THE FOREST LORD By Susan Krinard

She started downstairs in a daze. Bailey and several of the maids and footmen stood at the bottom, pale and anxious.

Eden did not begrudge them their concerns. They had not only lost a master this day but likely their positions as well. As long as Winstowe lived, they had all been able to maintain the fiction that wealth and plenty were endless, money a concern unbefitting such well-placed members of the ton.

That fable had reached its inevitable conclusion.

The front door opened before Bailey could perform the service. Aunt Claudia stood on the threshold, rain dripping from her pelisse. She removed it and handed it to the footman, fingers already busy with the ties of her bonnet.

“I came as quickly as I could,” she said. “The messenger—” She broke off as she met Eden’s eyes. “Oh, my dear.” She opened her arms, and Eden walked into them as she had done so many times for as long as she could remember.

Claudia drew her into the morning room and pressed her into the chaise longue. “When?”

It was so like her aunt to drive to the heart of the matter. There was something deeply comforting in such practicality. “Only moments ago,” Eden said. “I was with him.”

“I am sorry,” Claudia said. But Eden knew that all her pity was for the living, not the dead.

“Whatever he may have done—whatever you may have thought of him—he did not deserve any of this. Nor did you. You cared for him with no thought for yourself during this past month, and you are worn to a nub. There is nothing more you could have done.”

“No thought for myself?” Eden rose and moved with aimless steps toward the marble mantelpiece. “When did I ever do anything with no thought for myself?” She stopped before the ornate mirror hung over the mantel, hardly recognizing the sunken-eyed, brittle creature in the reflection. “We all pay for our follies, do we not?”

“You have paid for your husband’s. Now you are free of him.”

Claudia’s merciless judgment left Eden cold to the bone. Had this not been her beloved aunt, the woman who was dearer than a mother to her…

The woman whose unsentimental pragmatism was so very reassuring. Who spoke aloud what Eden thought and despised herself for thinking.

She took a careful breath. “There is at least one folly that is mine alone. One that Spencer had no part of.” She turned to face her aunt. “He had a farewell gift for me, a final declaration.

“He gave me back my son.”

Claudia did not allow her face to show so much as a flicker of astonishment. She had been the one to teach Eden how to confront the world as if nothing mattered, as if every little trouble could be cast aside with a casual wave of a well-gloved hand and a satirical laugh.

But this she had not expected. The young woman who stood before her was more than merely exhausted and distressed by the long weeks of Spencer’s illness and her own preposterous sense of guilt.
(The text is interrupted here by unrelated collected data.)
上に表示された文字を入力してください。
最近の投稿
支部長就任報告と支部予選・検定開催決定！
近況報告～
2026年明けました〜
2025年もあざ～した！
The drastic changes in the niece Claudia knew—the niece who had most of the ton wrapped around her smallest finger—should not have lasted long beyond Spencer’s death. Claudia had counted on Eden’s natural resilience.

Now she knew that Spencer had found a way to poison Eden’s life even from beyond the grave. For Eden’s eyes were filled not with returning sanity but with tears of hope.

Ruinous hope.

“Your son?” Claudia said, rising quickly. She hurried to Eden’s side and took her hand. It felt terribly thin and fragile, as if it might snap with the slightest of pressure. “I do not understand. How could Spencer claim to know such a thing? How could even he be so cruel?”

Eden shook her head. “I do not care why he told me or how he discovered it. He said that my son is alive, in the countryside, living with some family—” Her desolate gaze took on the first real brilliance it had shown since Spencer’s illness. “My son, dear Aunt. You and Papa told me he had died.”

There was as yet no accusation in her voice. No suspicion, only bewilderment and hesitant joy.